Ainsi chevauche le renne
Je sens la terre sous la neige
Je me suis envolé, mais je suis resté là
Comme une rivière qui va déborder

Alors, la compréhension remplace la foi
Je suis en chemin
Oh, entoure-moi
Les potions que je prends pour gravir la montagne

J'étais naïf quand j'ai quitté la maison
Pour affronter la haine
Je n'aurais jamais cru qu'on pouvait tuer
La magie qui m'avait gardé en sécurité
Les yeux sombres restent clairs
Dans un vide plein de leurs pièges
Des couleurs vives aux habits simples
Dis-moi, comment puis-je retrouver mes poèmes ?

Alors, la compréhension remplace la foi
Je suis enchaîné
Oh, entoure-moi
Les potions que je prends pour gravir la montagne
Le haut c'est le bas, ce soir on se noie
Comme quelqu'un qui s'est battu avant moi

Oh, je rentre à la maison
Comme si on ne m'avait jamais connu
Emmène-moi dehors
Je ne veux pas mourir
Oh

Ainsi chevauche le renne
J'essaie de rester ici
Il y a une rivière qui ne ralentira jamais
Ainsi gît le renne
Cloué au sol, mais loin de chez lui

Alors, la compréhension
Remplace la foi
Ivre de ma douleur
Oh, entoure-moi
Les potions que je prends pour gravir la montagne
Le haut c'est le bas, ce soir on se noie
Comme quelqu'un qui s'est battu avant moi

Oh, je rentre à la maison
Comme si on ne m'avait jamais connu
Emmène-moi dehors
Je ne veux pas mourir

Oh

Que racontent les paroles de la chanson So Rides the Reindeer (traduction) de Interpol ?

La chute du renne

Il y a quelque chose d'immédiatement envoûtant dans le titre. Un renne qui chevauche — ou qui tombe — selon qu'on lit "rides" ou "lies", et Interpol joue précisément sur cette ambiguïté tout au long du morceau. Dès les premières secondes, on est installé dans un espace flottant, entre rêve et effondrement, là où le groupe new-yorkais se sent le plus à l'aise.

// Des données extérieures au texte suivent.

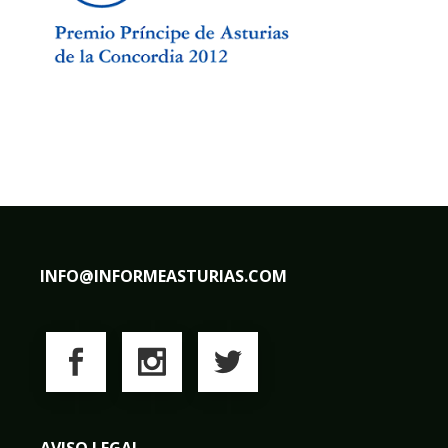
INFO@INFORMEASTURIAS.COM
AVISO LEGAL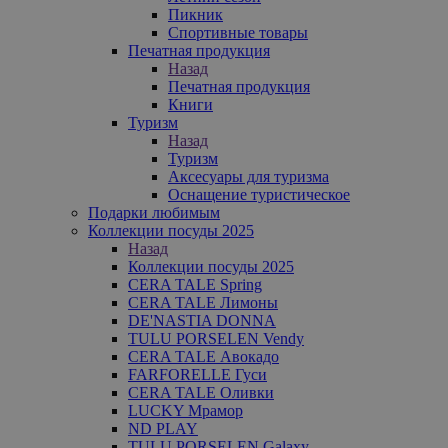
Пикник
Спортивные товары
Печатная продукция
Назад
Печатная продукция
Книги
Туризм
Назад
Туризм
Аксесуары для туризма
Оснащение туристическое
Подарки любимым
Коллекции посуды 2025
Назад
Коллекции посуды 2025
CERA TALE Spring
CERA TALE Лимоны
DE'NASTIA DONNA
TULU PORSELEN Vendy
CERA TALE Авокадо
FARFORELLE Гуси
CERA TALE Оливки
LUCKY Мрамор
ND PLAY
TULU PORSELEN Galaxy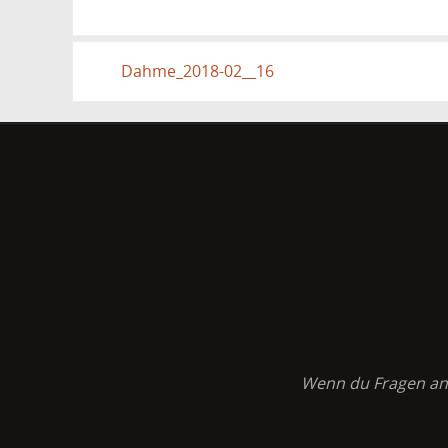
Dahme_2018-02__16
Wenn du Fragen an K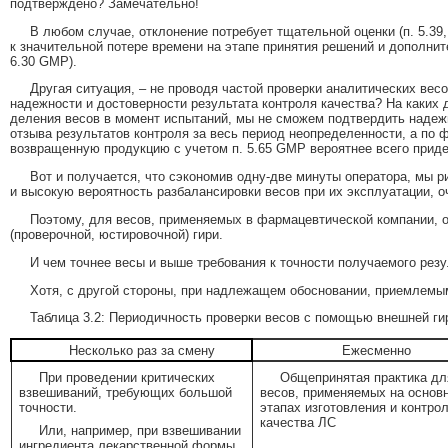
подтверждено? Замечательно!
В любом случае, отклонение потребует тщательной оценки (п. 5.39,
к значительной потере времени на этапе принятия решений и дополнит
6.30 GMP).
Другая ситуация, – не проводя частой проверки аналитических вес
надежности и достоверности результата контроля качества? На каки
деления весов в момент испытаний, мы не сможем подтвердить надежно
отзыва результатов контроля за весь период неопределенности, а по 
возвращенную продукцию с учетом п. 5.65 GMP вероятнее всего приде
Вот и получается, что сэкономив одну-две минуты оператора, мы 
и высокую вероятность разбалансировки весов при их эксплуатации, о
Поэтому, для весов, применяемых в фармацевтической компании,
(проверочной, юстировочной) гири.
И чем точнее весы и выше требования к точности получаемого резу
Хотя, с другой стороны, при надлежащем обосновании, приемлемым
Таблица 3.2: Периодичность проверки весов с помощью внешней ги
Несколько раз за смену
Ежесменно
При проведении критических
Общепринятая практика дл
взвешиваний, требующих большой
весов, применяемых на основ
точности.
этапах изготовления и контро
качества ЛС
Или, например, при взвешивании
ингредиента лекарственной формы,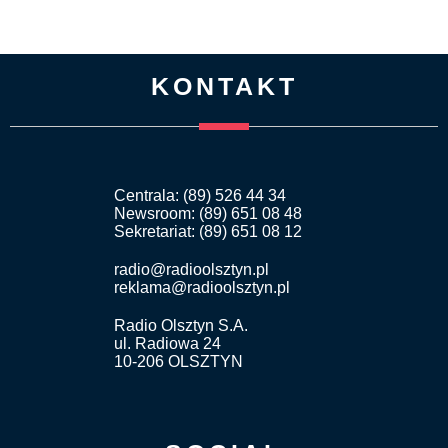
KONTAKT
Centrala: (89) 526 44 34
Newsroom: (89) 651 08 48
Sekretariat: (89) 651 08 12
radio@radioolsztyn.pl
reklama@radioolsztyn.pl
Radio Olsztyn S.A.
ul. Radiowa 24
10-206 OLSZTYN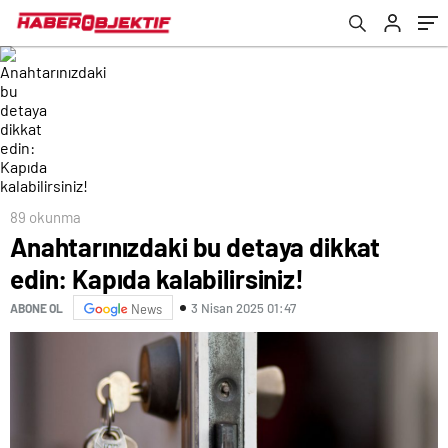
89 okunma
Anahtarınızdaki bu detaya dikkat
edin: Kapıda kalabilirsiniz!
3 Nisan 2025 01:47
ABONE OL
News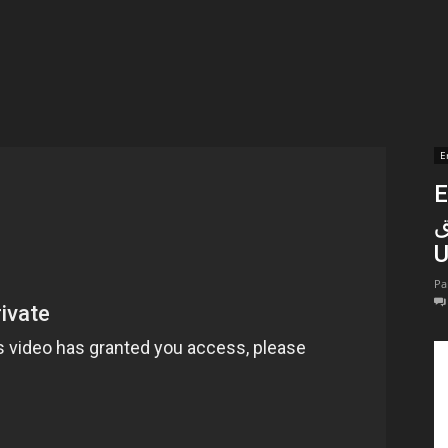
t
lectionnées
r
E
En 
apTube
حق
U
Pa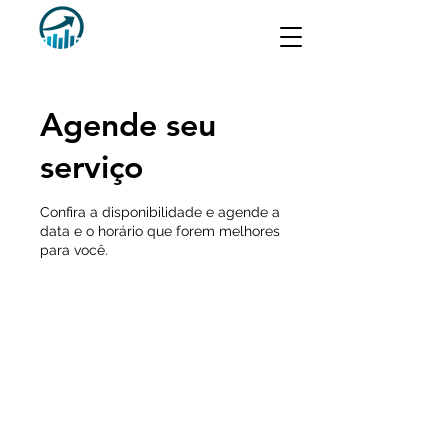
Agende seu
serviço
Confira a disponibilidade e agende a
data e o horário que forem melhores
para você.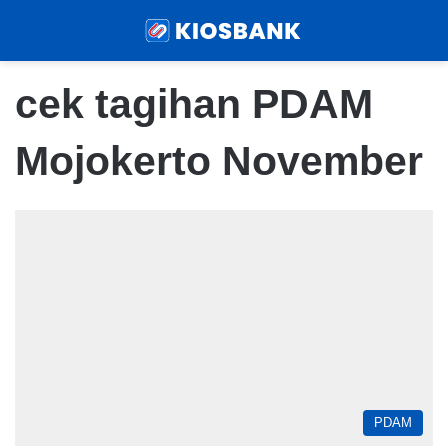
Menu
Sear
cek tagihan PDAM
Mojokerto November
PDAM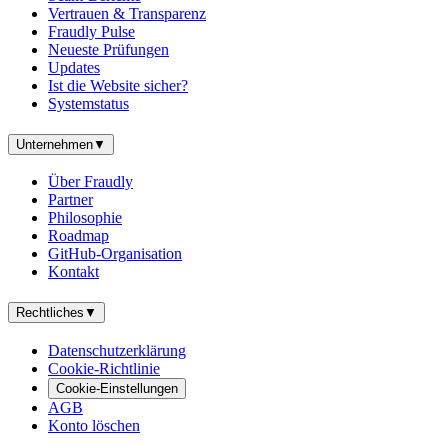
Vertrauen & Transparenz
Fraudly Pulse
Neueste Prüfungen
Updates
Ist die Website sicher?
Systemstatus
Unternehmen
▼
Über Fraudly
Partner
Philosophie
Roadmap
GitHub-Organisation
Kontakt
Rechtliches
▼
Datenschutzerklärung
Cookie-Richtlinie
Cookie-Einstellungen
AGB
Konto löschen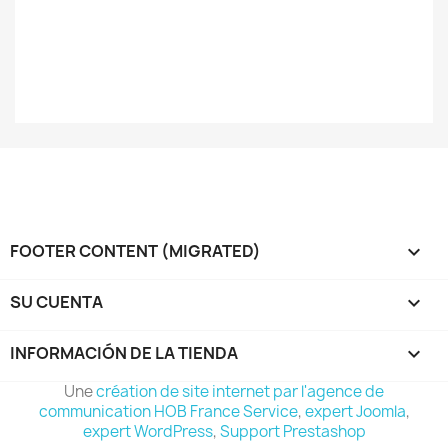
FOOTER CONTENT (MIGRATED)

SU CUENTA

INFORMACIÓN DE LA TIENDA
keyboard_arrow_down
Une
création de site internet par l'agence de
communication HOB France Service
,
expert Joomla
,
expert WordPress
,
Support Prestashop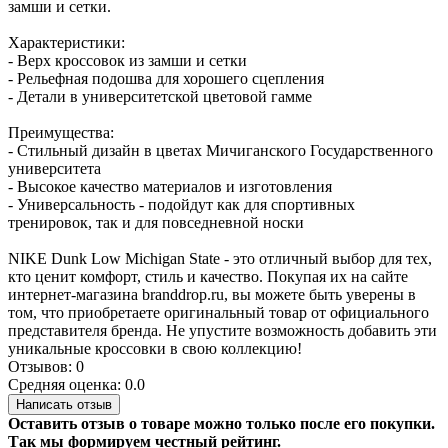
замши и сетки.
Характеристики:
- Верх кроссовок из замши и сетки
- Рельефная подошва для хорошего сцепления
- Детали в университетской цветовой гамме
Преимущества:
- Стильный дизайн в цветах Мичиганского Государственного
университета
- Высокое качество материалов и изготовления
- Универсальность - подойдут как для спортивных
тренировок, так и для повседневной носки
NIKE Dunk Low Michigan State - это отличный выбор для тех,
кто ценит комфорт, стиль и качество. Покупая их на сайте
интернет-магазина branddrop.ru, вы можете быть уверены в
том, что приобретаете оригинальный товар от официального
представителя бренда. Не упустите возможность добавить эти
уникальные кроссовки в свою коллекцию!
Отзывов: 0
Средняя оценка: 0.0
Написать отзыв
Оставить отзыв о товаре можно только после его покупки.
Так мы формируем честный рейтинг.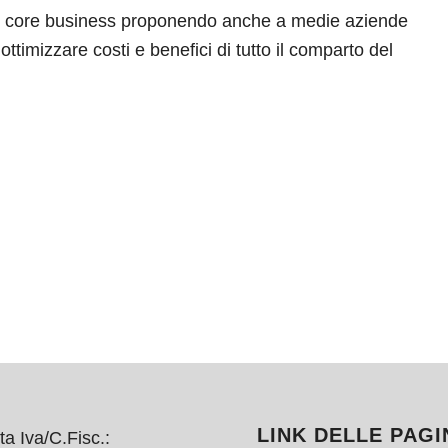
prio core business proponendo anche a medie aziende
ttimizzare costi e benefici di tutto il comparto del
LINK DELLE PAGI
ta Iva/C.Fisc.: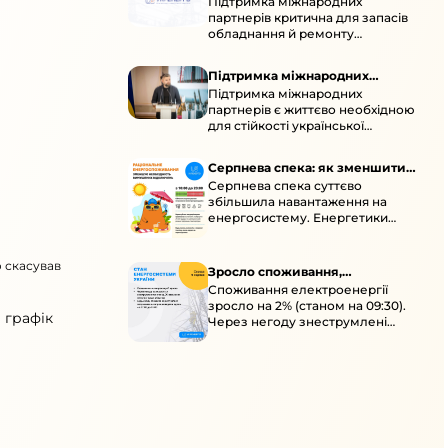
Підтримка міжнародних
підтримка для стійкості
партнерів критична для запасів
енергосистеми
обладнання й ремонту
української енергосистеми під
час постійних атак ворога.
Підтримка міжнародних
Підтримка міжнародних
партнерів для стійкості
партнерів є життєво необхідною
енергосистеми
для стійкості української
енергосистеми під час постійних
ворожих атак і підготовки до
Серпнева спека: як зменшити
наступної зими.
Серпнева спека суттєво
навантаження
збільшила навантаження на
енергосистему. Енергетики
відновлюють мережі після атак і
прискорюють ремонти, просять
о скасував
ощадливо споживати.
Зросло споживання,
Споживання електроенергії
знеструмлення через негоду й
зросло на 2% (станом на 09:30).
атаки
 графік
Через негоду знеструмлені
понад 70 населених пунктів.
Обмежте потужні
електроприлади вдень.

Le narrateur parle depuis un endroit étrange : il a grandi, il est parti, et quelque chose s'est brisé en chemin. "I was green when I left home / To go out and face the hate" — cette naïveté originelle, presque touchante, on la sent peser sur chaque mot. Il pensait être protégé par une forme de magie intérieure, une bulle d'innocence qui rendait le monde supportable. Et puis le monde l'a eu.

La montagne et la chaîne

Ce qui est beau et douloureux à la fois dans ce texte, c'est la façon dont la lucidité y est décrite comme une prison. Comprendre, ici, ne libère pas — ça alourdit. "I'm on my chain", dit-il, juste après avoir affirmé que la compréhension remplace la foi. Les potions qu'il avale pour "gravir la montagne" ressemblent moins à des remèdes qu'à des béquilles, des artifices pour continuer à avancer dans un monde dont il a percé les ruses sans pour autant pouvoir y échapper.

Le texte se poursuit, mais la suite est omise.